Brightness stuck at 0.0 X or Wayland gets wrong info from driver

Working on a fix…

System:

  • GPU: NVIDIA GTX 1060 6GB (Pascal)
  • Driver: nvidia-beta-dkms (currently 555.xx)
  • Desktop: KDE Plasma 6.3.4
  • Kernel: 6.14.4-arch1-2
  • Boot: GRUB 2.12
  • Init: dracut
  • Display server: Tested on both X11 and Wayland

Done so far:

  • Replaced NVIDIA driver with nvidia-beta-dkms, removed nvidia-dkms, nvidia-utils, nvidia-settings
  • Rebuilt initramfs using:
    sudo dracut --no-uefi --force /boot/initramfs-linux.img $(uname -r)
  • Confirmed /boot/efi mount and fixed dracut UEFI path issues
  • Regenerated GRUB config: sudo grub-mkconfig -o /boot/grub/grub.cfg
  • Booted via GRUB into clean X11 session
  • Verified gamma/brightness changes using nvidia-settings and xrandr
  • Verified issue persists even with:
    • Brightness = 0.000
    • Contrast = 0.000
    • Gamma = 1.000
  • Created watchdog script to monitor brightness/gamma changes every 2 seconds
  • Verified changes occur despite no interaction

What does NOT fix the issue:

  • Removing Plasma/KWin effects
  • Disabling compositing (Alt+Shift+F12)
  • Using x11 vs Wayland
  • Changing display outputs (HDMI, DP)
  • Manually forcing gamma via CLI or GUI
  • Starting with clean user profile
  • New kernel, reinstalled kernel modules
  • Disabling TTY framebuffer or boot options

Possible suspects:

  • GPU-level dynamic contrast or color adjustment (maybe firmware-initiated)
  • KDE/Plasma LUT conflict on Pascal GPUs
  • EDID or display firmware auto-adjustment
  • A hidden system daemon or DDC/CI signal reacting to content

Next step:
Trying watchdog logging to identify when/what is triggering the brightness drop. Any ideas how to fully suppress any auto-dimming signal, LUT override, or contrast enforcement on NVIDIA GPUs under Linux are welcome.

Because nothing comes up in the video I would think that it is something that is done by your monitor , maybe freesync, gsync or adaptive sync, something like that.

I now tried to check the HDMI cable again, it seems that the cable inside the screen was not fully inserted and a minimal gap, it seems that that is what caused my problems. Possible things that cause it:
HDMI signal was almost connected enough for a picture, but not for correct EDID/handshake

NVIDIA/Plasma tried to interpret incorrect EDID = strange LUT/gamma behavior

The screen could not send back the correct color profile or DDC command

It was perceived as “black image”, which triggered auto-dimming attempts.

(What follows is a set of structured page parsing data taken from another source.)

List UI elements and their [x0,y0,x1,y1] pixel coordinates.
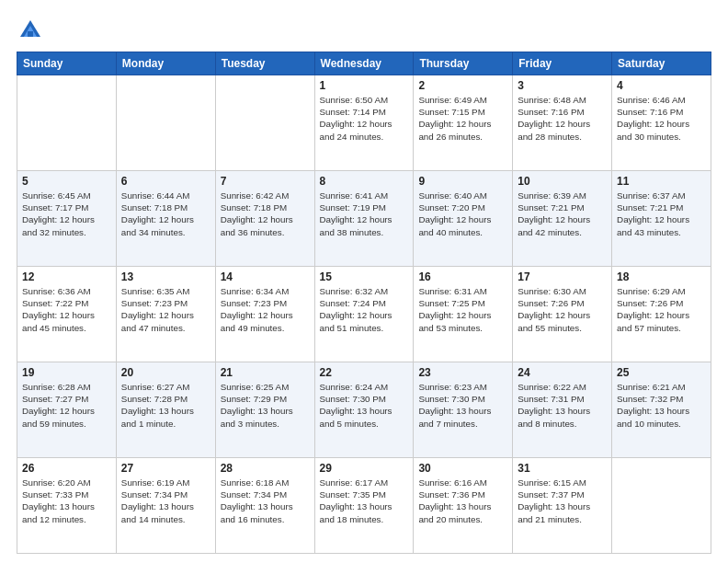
day-number: 25 [617,366,706,379]
day-number: 8 [320,175,409,188]
day-number: 5 [22,175,111,188]
day-number: 15 [320,270,409,283]
calendar-cell: 27Sunrise: 6:19 AM Sunset: 7:34 PM Dayli… [116,458,215,554]
day-info: Sunrise: 6:50 AM Sunset: 7:14 PM Dayligh… [320,94,409,143]
day-number: 6 [121,175,210,188]
day-info: Sunrise: 6:39 AM Sunset: 7:21 PM Dayligh… [518,190,607,238]
day-number: 24 [518,366,607,379]
calendar-cell: 15Sunrise: 6:32 AM Sunset: 7:24 PM Dayli… [314,267,414,362]
day-info: Sunrise: 6:27 AM Sunset: 7:28 PM Dayligh… [121,381,210,430]
day-number: 7 [221,175,310,188]
calendar-cell: 2Sunrise: 6:49 AM Sunset: 7:15 PM Daylig… [414,75,513,171]
day-info: Sunrise: 6:48 AM Sunset: 7:16 PM Dayligh… [518,94,607,143]
calendar-cell: 19Sunrise: 6:28 AM Sunset: 7:27 PM Dayli… [17,362,117,458]
calendar-cell: 18Sunrise: 6:29 AM Sunset: 7:26 PM Dayli… [612,267,711,362]
day-info: Sunrise: 6:28 AM Sunset: 7:27 PM Dayligh… [22,381,111,430]
calendar-cell [17,75,117,171]
weekday-header-saturday: Saturday [612,52,711,75]
day-info: Sunrise: 6:45 AM Sunset: 7:17 PM Dayligh… [22,190,111,238]
day-number: 13 [121,270,210,283]
calendar-cell: 21Sunrise: 6:25 AM Sunset: 7:29 PM Dayli… [215,362,314,458]
day-number: 19 [22,366,111,379]
day-info: Sunrise: 6:22 AM Sunset: 7:31 PM Dayligh… [518,381,607,430]
day-number: 9 [418,175,507,188]
calendar-cell: 23Sunrise: 6:23 AM Sunset: 7:30 PM Dayli… [414,362,513,458]
day-number: 22 [320,366,409,379]
day-number: 16 [418,270,507,283]
day-info: Sunrise: 6:29 AM Sunset: 7:26 PM Dayligh… [617,285,706,334]
day-number: 27 [121,462,210,475]
svg-rect-2 [28,31,33,37]
calendar-cell: 8Sunrise: 6:41 AM Sunset: 7:19 PM Daylig… [314,171,414,267]
page: SundayMondayTuesdayWednesdayThursdayFrid… [0,0,728,563]
day-info: Sunrise: 6:18 AM Sunset: 7:34 PM Dayligh… [221,477,310,525]
day-info: Sunrise: 6:35 AM Sunset: 7:23 PM Dayligh… [121,285,210,334]
calendar-cell: 28Sunrise: 6:18 AM Sunset: 7:34 PM Dayli… [215,458,314,554]
header [17,17,711,44]
calendar-cell [215,75,314,171]
day-number: 30 [418,462,507,475]
day-number: 11 [617,175,706,188]
week-row-5: 26Sunrise: 6:20 AM Sunset: 7:33 PM Dayli… [17,458,711,554]
calendar-cell: 9Sunrise: 6:40 AM Sunset: 7:20 PM Daylig… [414,171,513,267]
calendar-cell: 24Sunrise: 6:22 AM Sunset: 7:31 PM Dayli… [513,362,612,458]
calendar-cell: 11Sunrise: 6:37 AM Sunset: 7:21 PM Dayli… [612,171,711,267]
calendar-cell: 22Sunrise: 6:24 AM Sunset: 7:30 PM Dayli… [314,362,414,458]
calendar-cell [116,75,215,171]
day-number: 20 [121,366,210,379]
calendar-cell: 25Sunrise: 6:21 AM Sunset: 7:32 PM Dayli… [612,362,711,458]
calendar-cell: 26Sunrise: 6:20 AM Sunset: 7:33 PM Dayli… [17,458,117,554]
day-number: 12 [22,270,111,283]
day-info: Sunrise: 6:25 AM Sunset: 7:29 PM Dayligh… [221,381,310,430]
calendar-cell: 14Sunrise: 6:34 AM Sunset: 7:23 PM Dayli… [215,267,314,362]
logo-icon [17,17,44,44]
calendar-cell: 29Sunrise: 6:17 AM Sunset: 7:35 PM Dayli… [314,458,414,554]
day-number: 18 [617,270,706,283]
calendar-cell: 20Sunrise: 6:27 AM Sunset: 7:28 PM Dayli… [116,362,215,458]
calendar-cell: 6Sunrise: 6:44 AM Sunset: 7:18 PM Daylig… [116,171,215,267]
calendar-cell: 5Sunrise: 6:45 AM Sunset: 7:17 PM Daylig… [17,171,117,267]
day-info: Sunrise: 6:49 AM Sunset: 7:15 PM Dayligh… [418,94,507,143]
day-number: 28 [221,462,310,475]
day-info: Sunrise: 6:30 AM Sunset: 7:26 PM Dayligh… [518,285,607,334]
day-info: Sunrise: 6:46 AM Sunset: 7:16 PM Dayligh… [617,94,706,143]
day-info: Sunrise: 6:44 AM Sunset: 7:18 PM Dayligh… [121,190,210,238]
day-info: Sunrise: 6:42 AM Sunset: 7:18 PM Dayligh… [221,190,310,238]
calendar-cell: 17Sunrise: 6:30 AM Sunset: 7:26 PM Dayli… [513,267,612,362]
day-number: 21 [221,366,310,379]
calendar-cell: 30Sunrise: 6:16 AM Sunset: 7:36 PM Dayli… [414,458,513,554]
week-row-4: 19Sunrise: 6:28 AM Sunset: 7:27 PM Dayli… [17,362,711,458]
day-number: 29 [320,462,409,475]
day-info: Sunrise: 6:24 AM Sunset: 7:30 PM Dayligh… [320,381,409,430]
day-info: Sunrise: 6:31 AM Sunset: 7:25 PM Dayligh… [418,285,507,334]
calendar-table: SundayMondayTuesdayWednesdayThursdayFrid… [17,52,711,554]
calendar-cell: 13Sunrise: 6:35 AM Sunset: 7:23 PM Dayli… [116,267,215,362]
weekday-header-sunday: Sunday [17,52,117,75]
week-row-1: 1Sunrise: 6:50 AM Sunset: 7:14 PM Daylig… [17,75,711,171]
week-row-2: 5Sunrise: 6:45 AM Sunset: 7:17 PM Daylig… [17,171,711,267]
day-number: 1 [320,79,409,92]
weekday-header-friday: Friday [513,52,612,75]
day-number: 4 [617,79,706,92]
calendar-cell: 31Sunrise: 6:15 AM Sunset: 7:37 PM Dayli… [513,458,612,554]
calendar-cell: 3Sunrise: 6:48 AM Sunset: 7:16 PM Daylig… [513,75,612,171]
calendar-cell: 10Sunrise: 6:39 AM Sunset: 7:21 PM Dayli… [513,171,612,267]
day-number: 10 [518,175,607,188]
calendar-cell: 4Sunrise: 6:46 AM Sunset: 7:16 PM Daylig… [612,75,711,171]
weekday-header-thursday: Thursday [414,52,513,75]
calendar-cell: 1Sunrise: 6:50 AM Sunset: 7:14 PM Daylig… [314,75,414,171]
day-info: Sunrise: 6:21 AM Sunset: 7:32 PM Dayligh… [617,381,706,430]
day-info: Sunrise: 6:17 AM Sunset: 7:35 PM Dayligh… [320,477,409,525]
week-row-3: 12Sunrise: 6:36 AM Sunset: 7:22 PM Dayli… [17,267,711,362]
day-number: 23 [418,366,507,379]
weekday-header-monday: Monday [116,52,215,75]
day-info: Sunrise: 6:37 AM Sunset: 7:21 PM Dayligh… [617,190,706,238]
day-info: Sunrise: 6:40 AM Sunset: 7:20 PM Dayligh… [418,190,507,238]
day-info: Sunrise: 6:19 AM Sunset: 7:34 PM Dayligh… [121,477,210,525]
day-info: Sunrise: 6:34 AM Sunset: 7:23 PM Dayligh… [221,285,310,334]
day-number: 3 [518,79,607,92]
weekday-header-row: SundayMondayTuesdayWednesdayThursdayFrid… [17,52,711,75]
day-number: 2 [418,79,507,92]
day-number: 17 [518,270,607,283]
weekday-header-wednesday: Wednesday [314,52,414,75]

Thanks for trying to help me with this!

Update: after I turned off the screen and turned it back on, the error came back… So it is now completely out of the question that the error is in KDE but rather my screen or possibly the GPU…

It could also be the cable which is easier (and cheaper) to check

So, finally this atrocity was solved!

Root Cause:*
The HDMI port on the monitor used was labeled MHL - Mobile High-Definition Link ( (but so smal text that I didn’t notice it.).

MHL is intended for mobile devices and includes extra handshake, power delivery (up to 900 mA), and CEC features. Some NVIDIA GPUs misinterpret signals from MHL-enabled ports and reset color/gamma profiles when the monitor power state changes.

Fix:
Power off the PC and monitor completely
Reconnect HDMI to a non-MHL port on the monitor
Boot up as usual
Lock the EDID to avoid future handshake inconsistencies:

# Find active HDMI port:
for f in /sys/class/drm/card0-HDMI-*/status; do echo "$f: $(cat "$f")"; done

# Dump EDID:
sudo cat /sys/class/drm/<MY_ACTIVE_PORT>/edid > ~/edid.bin

# Copy to firmware:
sudo mkdir -p /lib/firmware/edid
sudo cp ~/edid.bin /lib/firmware/edid/edid.bin

# Edit GRUB:
sudo nano /etc/default/grub
# Add:
# drm.edid_firmware=<MY_ACTIVE_PORT>:edid/edid.bin

# Regenerate grub and initramfs:
sudo grub-mkconfig -o /boot/grub/grub.cfg
echo 'install_items+=" /lib/firmware/edid/edid.bin "' | sudo tee /etc/dracut.conf.d/edid.conf
sudo dracut --no-uefi --force /boot/initramfs-linux.img $(uname -r)

# Reboot:
sudo reboot

After switching away from the MHL HDMI port and locking the EDID, the issue is completely resolved. No more dimming, gamma shifts, or post-sleep display bugs.

Hope this helps someone with a similar issue!
Thank you to those of you who tried to help me!